Inman

Streamlining real estate transactions all in the family

Transaction coordination is a family affair for Karen, Chuck and Chris Drebes, a mom, dad and son, respectively, who join the concept of the family business with the most modern of concepts: the online real estate transaction.

Three years ago, Karen Drebes began specializing in shepherding real estate transactions from contract to escrow using online platforms. Early this year, the Scottsdale, Ariz., virtual assistant became the victim of her own success.

“I was working 12- to 17-hour days and I reached the point where I could go no further,” Drebes explained. She and her husband of 33 years, Chuck Drebes, did a projection and decided to build and expand the business – with Chuck coming on board.

“Chuck was leaving a partnership in the printing business and the timing was perfect,” explained Karen Drebes.

Their son Chris Drebes joined the business shortly after that.

“Chris was a business owner in his own right a few years ago,” Karen Drebes said. “We all come from an entrepreneurial background. We put out talents and skills together and it’s working very well.” In honor of the transition, she changed the businesses’ name from Source for Sources to The Coordinator Group.

The company provides virtual assistance to real estate agents in different states, most of whom the Drebes have never met in person.

The Coordinator Group manages real estate deals from listing contract to closing. Web-based transaction management systems coordinate each part of the transaction and enable the realty agent, broker, lender, home buyer or seller and individual vendors to communicate and view documents online at any time.

“The business started in 1998 as an Internet search service. When Google and other search engines came along, I became more of a virtual assistant,” Karen Drebes said.

The Coordinator Group uses GURU Networks’ transaction management platform and SettlementRoom’s system, depending on which one the client prefers.

“As soon as the contract is signed, the agent faxes it to us,” said Karen Drebes, who asks her clients to have a shared fax line.

“We read the contract with highlighter in hand. The buyers are blue, sellers green, and we go from there. We check to make sure that everything is signed and dated where it should be. We have checklists for each state we work in that mirror that state’s contract,” Karen Drebes said.

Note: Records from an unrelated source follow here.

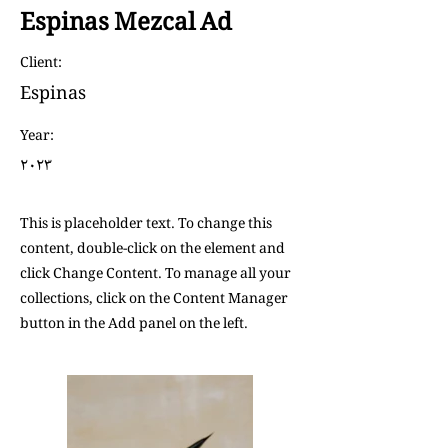
Espinas Mezcal Ad
Client:
Espinas
Year:
٢٠٢٣
This is placeholder text. To change this
content, double-click on the element and
click Change Content. To manage all your
collections, click on the Content Manager
button in the Add panel on the left.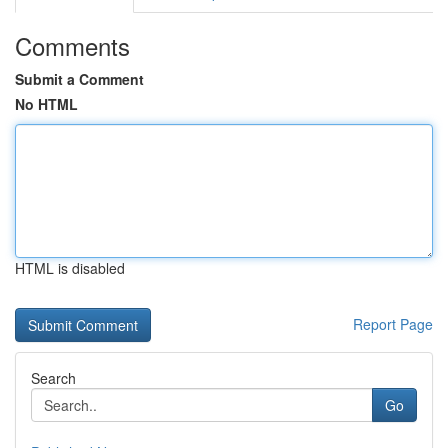
Comments
Submit a Comment
No HTML
HTML is disabled
Report Page
Search
Go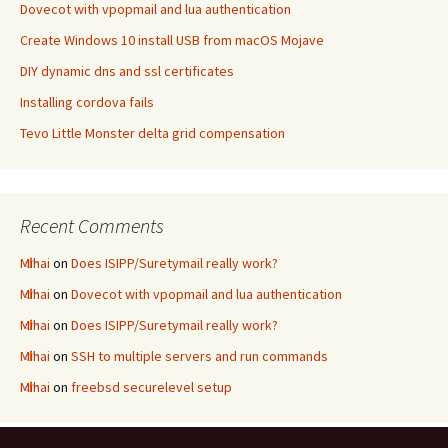
Dovecot with vpopmail and lua authentication
Create Windows 10 install USB from macOS Mojave
DIY dynamic dns and ssl certificates
Installing cordova fails
Tevo Little Monster delta grid compensation
Recent Comments
Mihai
on
Does ISIPP/Suretymail really work?
Mihai
on
Dovecot with vpopmail and lua authentication
Mihai
on
Does ISIPP/Suretymail really work?
Mihai
on
SSH to multiple servers and run commands
Mihai
on
freebsd securelevel setup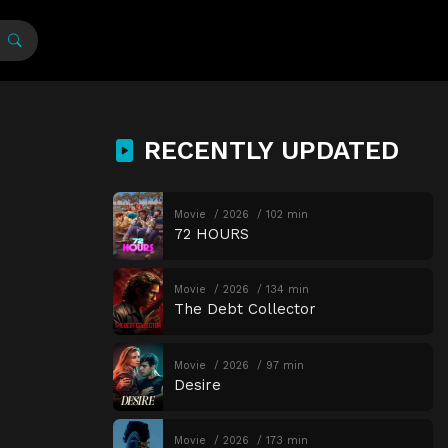
RECENTLY UPDATED
Movie
2026
102 min
72 HOURS
Movie
2026
134 min
The Debt Collector
Movie
2026
97 min
Desire
Movie
2026
173 min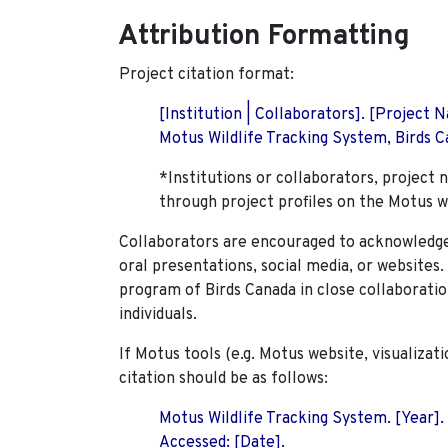
Attribution Formatting
Project citation format:
[Institution | Collaborators]. [Project
Motus Wildlife Tracking System, Birds Ca
*Institutions or collaborators, project 
through project profiles on the Motus w
Collaborators are encouraged to acknowledge 
oral presentations, social media, or websites
program of Birds Canada in close collaboratio
individuals.
If Motus tools (e.g. Motus website, visualizat
citation should be as follows:
Motus Wildlife Tracking System. [Year].
Accessed: [Date].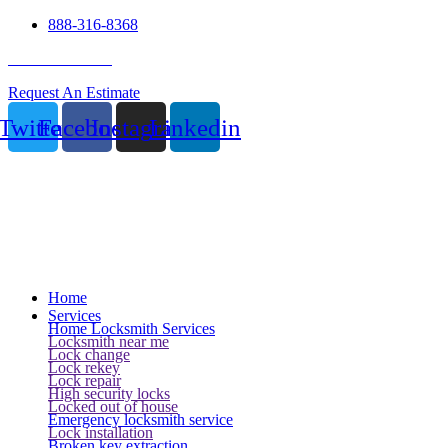
888-316-8368
24 Hour Service
Request An Estimate
Twitter
Facebook
Instagram
Linkedin
Home
Services
Home Locksmith Services
Locksmith near me
Lock change
Lock rekey
Lock repair
High security locks
Locked out of house
Emergency locksmith service
Lock installation
Broken key extraction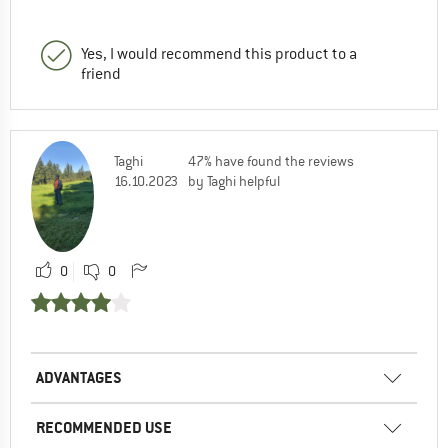
Yes, I would recommend this product to a
friend
Taghi
47% have found the reviews
16.10.2023
by Taghi helpful
0
0
ADVANTAGES
RECOMMENDED USE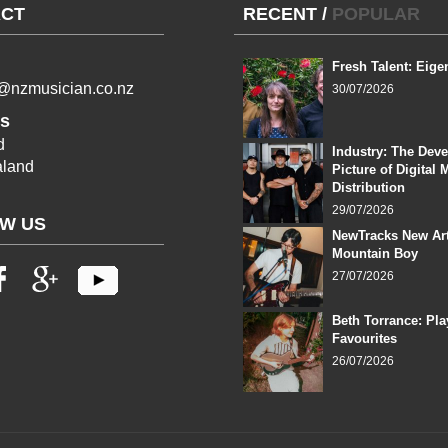
CT
RECENT
/
POPULAR
Fresh Talent: Eige
l@nzmusician.co.nz
30/07/2026
s
d
Industry: The Dev
land
Picture of Digital 
Distribution
29/07/2026
W US
NewTracks New Art
Mountain Boy
27/07/2026
Beth Torrance: Pla
Favourites
26/07/2026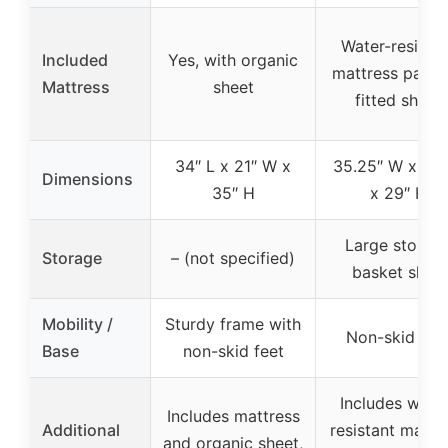
Water-resistan
Included
Yes, with organic
mattress pad a
Mattress
sheet
fitted sheet
34″ L x 21″ W x
35.25″ W x 27″
Dimensions
35″ H
x 29″ H
Large storag
Storage
– (not specified)
basket shelf
Mobility /
Sturdy frame with
Non-skid fee
Base
non-skid feet
Includes wate
Includes mattress
Additional
resistant mattr
and organic sheet,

After Karen or Chuck Drebes go over the contract and upload it to the Web, their son Chris calls the escrow officer and the lender to get everything set up. E-mails go out to the co-op agent and others in the transaction.

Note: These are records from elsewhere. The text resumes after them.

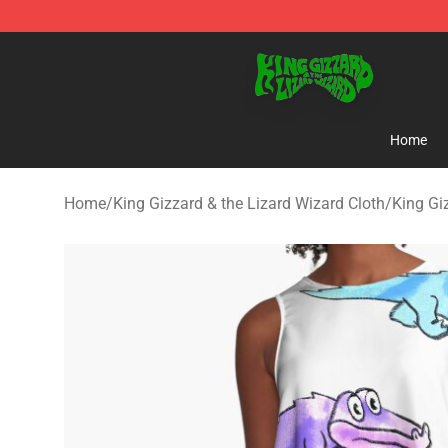
King Gizzard & the Lizard Wizard Store - Official King
Home
Home
/
King Gizzard & the Lizard Wizard Cloth
/
King Gi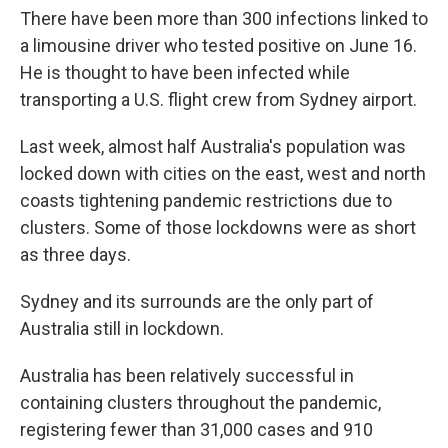
There have been more than 300 infections linked to
a limousine driver who tested positive on June 16.
He is thought to have been infected while
transporting a U.S. flight crew from Sydney airport.
Last week, almost half Australia's population was
locked down with cities on the east, west and north
coasts tightening pandemic restrictions due to
clusters. Some of those lockdowns were as short
as three days.
Sydney and its surrounds are the only part of
Australia still in lockdown.
Australia has been relatively successful in
containing clusters throughout the pandemic,
registering fewer than 31,000 cases and 910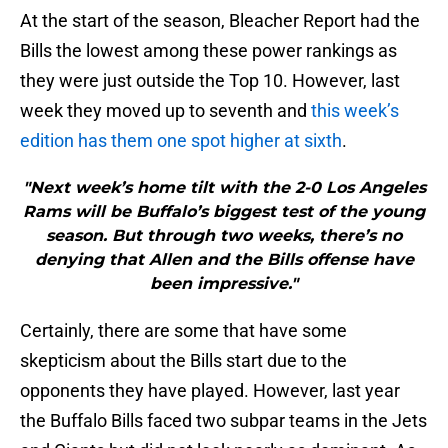
At the start of the season, Bleacher Report had the
Bills the lowest among these power rankings as
they were just outside the Top 10. However, last
week they moved up to seventh and
this week’s
edition has them one spot higher at sixth
.
"Next week’s home tilt with the 2-0 Los Angeles
Rams will be Buffalo’s biggest test of the young
season. But through two weeks, there’s no
denying that Allen and the Bills offense have
been impressive."
Certainly, there are some that have some
skepticism about the Bills start due to the
opponents they have played. However, last year
the Buffalo Bills faced two subpar teams in the Jets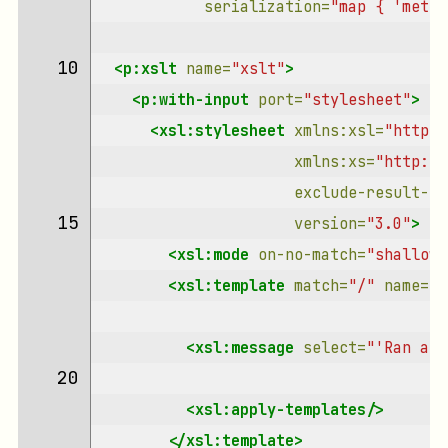
serialization=
"map { 'metho
10 
<p:xslt
name=
"xslt"
>
<p:with-input
port=
"stylesheet"
>
<xsl:stylesheet
xmlns:xsl=
"http:/
xmlns:xs=
"http://
exclude-result-pr
15 
version=
"3.0"
>
<xsl:mode
on-no-match=
"shallow-
<xsl:template
match=
"/"
name=
"x
<xsl:message
select=
"'Ran an 
20 
<xsl:apply-templates/>
</xsl:template>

“In most cases, within 24 hours the contract is up on the Web in the transaction management platform, and the participants have been contacted and asked to join,” she said.

As the transaction moves along, Chris will call participants to make sure everything stays on track.

“Typically, he contacts the lender and asks, ‘Have you gotten the appraisal yet, are you going to meet our target date of X to have the loan docs to escrow?’ He also keeps in touch with the escrow company, the escrow officer,” she said.

Chuck Drebes handles the Arizona and Kansas clients, while Karen handles California, Nevada and Hawaii clients. Son Chris works with all the customers.

Drebes says there’s no problem working so closely with her husband and son. She said it helps that they have separate offices.

“Even at the end of the day we ask each other, ‘What happened in your world today?'” she said.

To help demarcate work from off-time, the husband and wife leave the house by one door and enter their home offices by another, Karen Drebes said. Her son, who is married with a six-month-old son of his own, lives nearby and commutes to work at his parents’ home.

“Karen really knows what she is doing,” said Penny Sullivan of GURU Networks, one of the transaction management platforms used by The Coordinator Group.

“We have worked together three years. She’s well-organized and good with details,” Sullivan said.

It is possible for agents to run the transaction management platform themselves, Sullivan said, but many prefer to use a virtual assistant.

“The agent can check in online and not have to answer all the phone calls asking about the status. Because you have a platform that shows how it’s going and an assistant to move the process toward settlement. Agents don’t like sitting in front of a computer. That’s why it’s useful to have a virtual assistant,” said Sullivan.